> YOUR OBJECTIVE:
Search the entries below for the word "pour", then copy each line in which it is found.

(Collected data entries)
————————
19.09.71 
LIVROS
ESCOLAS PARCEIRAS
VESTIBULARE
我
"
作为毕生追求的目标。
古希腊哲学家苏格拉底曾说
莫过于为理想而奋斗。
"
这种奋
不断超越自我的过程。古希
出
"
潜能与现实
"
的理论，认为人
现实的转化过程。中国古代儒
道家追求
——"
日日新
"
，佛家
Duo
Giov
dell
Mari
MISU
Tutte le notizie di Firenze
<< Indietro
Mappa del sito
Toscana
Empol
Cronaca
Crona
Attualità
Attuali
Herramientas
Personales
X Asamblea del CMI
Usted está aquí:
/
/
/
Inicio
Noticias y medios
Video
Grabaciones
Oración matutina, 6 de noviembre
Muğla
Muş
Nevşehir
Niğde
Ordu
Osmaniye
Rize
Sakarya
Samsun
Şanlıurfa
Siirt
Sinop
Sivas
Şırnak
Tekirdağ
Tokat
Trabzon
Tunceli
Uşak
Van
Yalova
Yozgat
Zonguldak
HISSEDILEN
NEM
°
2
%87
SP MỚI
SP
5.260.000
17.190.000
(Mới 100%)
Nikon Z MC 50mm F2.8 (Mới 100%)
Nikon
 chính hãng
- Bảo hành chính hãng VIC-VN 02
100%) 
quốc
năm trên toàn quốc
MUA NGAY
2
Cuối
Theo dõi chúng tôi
————————
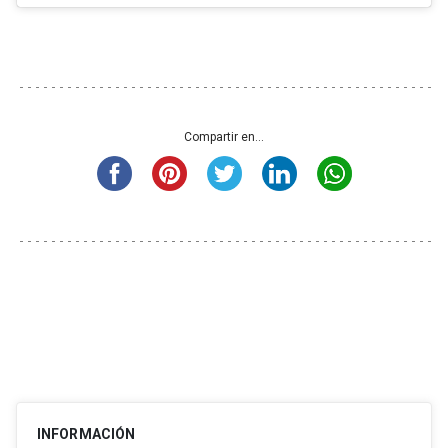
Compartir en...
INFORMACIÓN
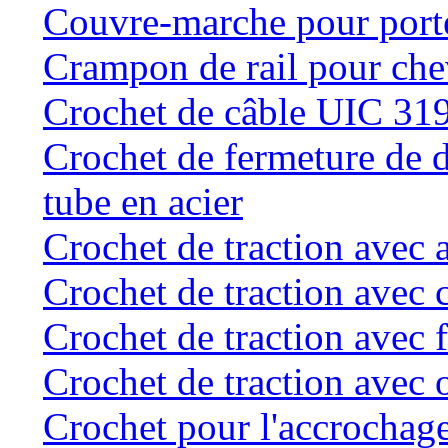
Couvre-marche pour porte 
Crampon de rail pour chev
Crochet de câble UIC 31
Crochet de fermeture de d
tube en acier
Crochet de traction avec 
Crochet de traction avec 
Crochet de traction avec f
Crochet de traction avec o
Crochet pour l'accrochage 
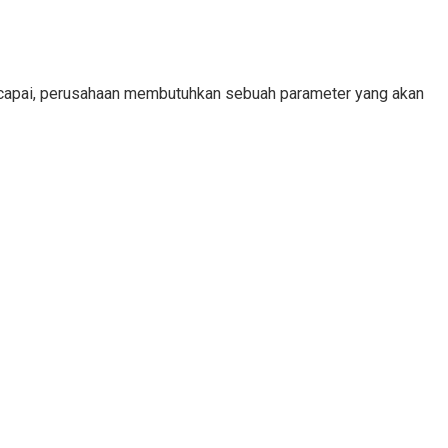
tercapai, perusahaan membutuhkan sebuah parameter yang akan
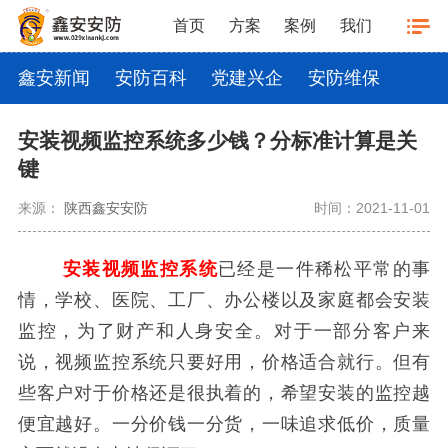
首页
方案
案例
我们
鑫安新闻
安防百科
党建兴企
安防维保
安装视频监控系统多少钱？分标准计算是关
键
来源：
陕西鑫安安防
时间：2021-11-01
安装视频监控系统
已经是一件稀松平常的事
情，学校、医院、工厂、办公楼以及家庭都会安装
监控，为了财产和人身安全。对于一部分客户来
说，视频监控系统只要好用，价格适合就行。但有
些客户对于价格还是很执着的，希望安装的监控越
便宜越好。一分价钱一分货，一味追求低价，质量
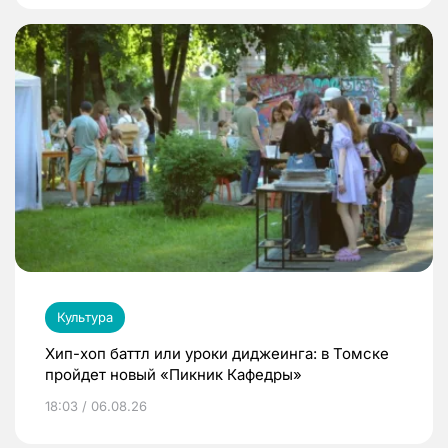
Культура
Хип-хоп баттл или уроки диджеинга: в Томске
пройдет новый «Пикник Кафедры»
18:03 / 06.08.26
————————
> EXERCISE OUTPUT:
Couvre-marche pour porte 
Crampon de rail pour chev
Crochet pour l'accrochage 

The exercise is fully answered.